-- TASK STATEMENT --
Using the records below, locate all lines containing "আরএফএল" and return them.

-- INFORMATION SHOWN --
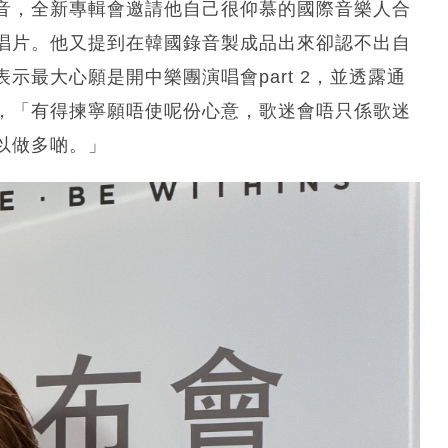
音，全新專輯會邀請他自己很仰慕的國際音樂人合
唱片。他又提到在韓國錄音製成品出來卻認不出自
示最大心願是開中樂團演唱會part 2，並透露通
助，「有得揀寧願唔使呢份心意，歌迷會唔只係歌迷
以做多啲。」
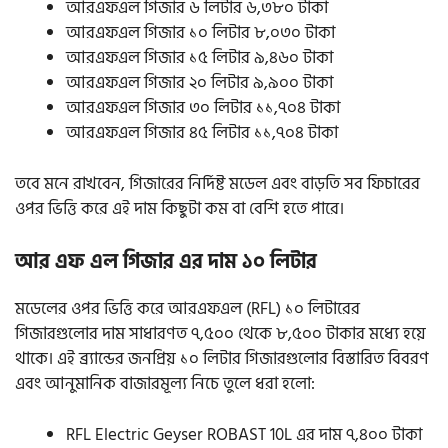
আরএফএল গিজার ৬ লিটার ৬,৩৮০ টাকা
আরএফএল গিজার ১০ লিটার ৮,০৩০ টাকা
আরএফএল গিজার ১৫ লিটার ৯,৪৬০ টাকা
আরএফএল গিজার ২০ লিটার ৯,৯০০ টাকা
আরএফএল গিজার ৩০ লিটার ১১,৭০৪ টাকা
আরএফএল গিজার ৪৫ লিটার ১১,৭০৪ টাকা
তবে মনে রাখবেন, গিজারের নির্দিষ্ট মডেল এবং বাড়তি সব ফিচারের
ওপর ভিত্তি করে এই দাম কিছুটা কম বা বেশি হতে পারে।
আর এফ এল গিজার এর দাম ১০ লিটার
মডেলের ওপর ভিত্তি করে আরএফএল (RFL) ১০ লিটারের
গিজারগুলোর দাম সাধারণত ৭,৫০০ থেকে ৮,৫০০ টাকার মধ্যে হয়ে
থাকে। এই ব্র্যান্ডের জনপ্রিয় ১০ লিটার গিজারগুলোর বিস্তারিত বিবরণ
এবং আনুমানিক বাজারমূল্য নিচে তুলে ধরা হলো:
RFL Electric Geyser ROBAST 10L এর দাম ৭,৪০০ টাকা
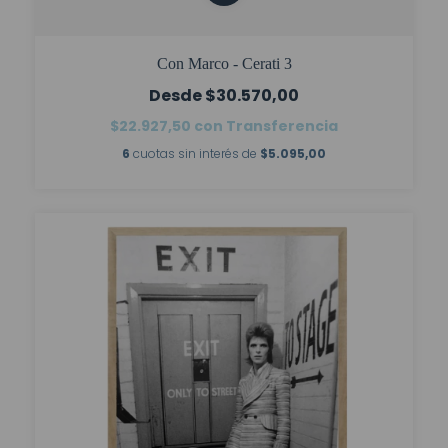
Con Marco - Cerati 3
$30.570,00
$22.927,50
con
Transferencia
6
cuotas sin interés de
$5.095,00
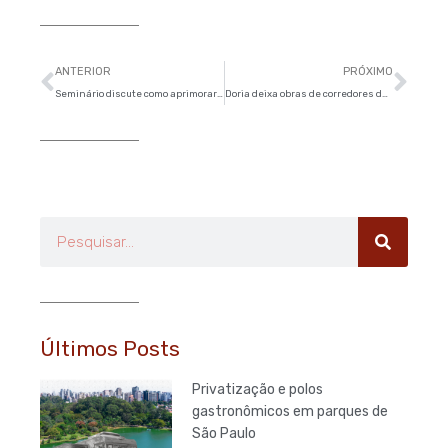
Anterior
Pró
ANTERIOR
PRÓXIMO
Seminário discute como aprimorar instrumentos de acompanhamento do Plano de Metas
Doria deixa obras de corredores de ônibus de SP em marcha lenta
Pesquisar
Últimos Posts
Privatização e polos
gastronômicos em parques de
São Paulo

-- FINAL ANSWER --
আরএফএল গিজার ৬ লিটার ৬,৩৮০ টাকা
আরএফএল গিজার ১০ লিটার ৮,০৩০ টাকা
আরএফএল গিজার ১৫ লিটার ৯,৪৬০ টাকা
আরএফএল গিজার ২০ লিটার ৯,৯০০ টাকা
আরএফএল গিজার ৩০ লিটার ১১,৭০৪ টাকা
আরএফএল গিজার ৪৫ লিটার ১১,৭০৪ টাকা
মডেলের ওপর ভিত্তি করে আরএফএল (RFL) ১০ লিটারের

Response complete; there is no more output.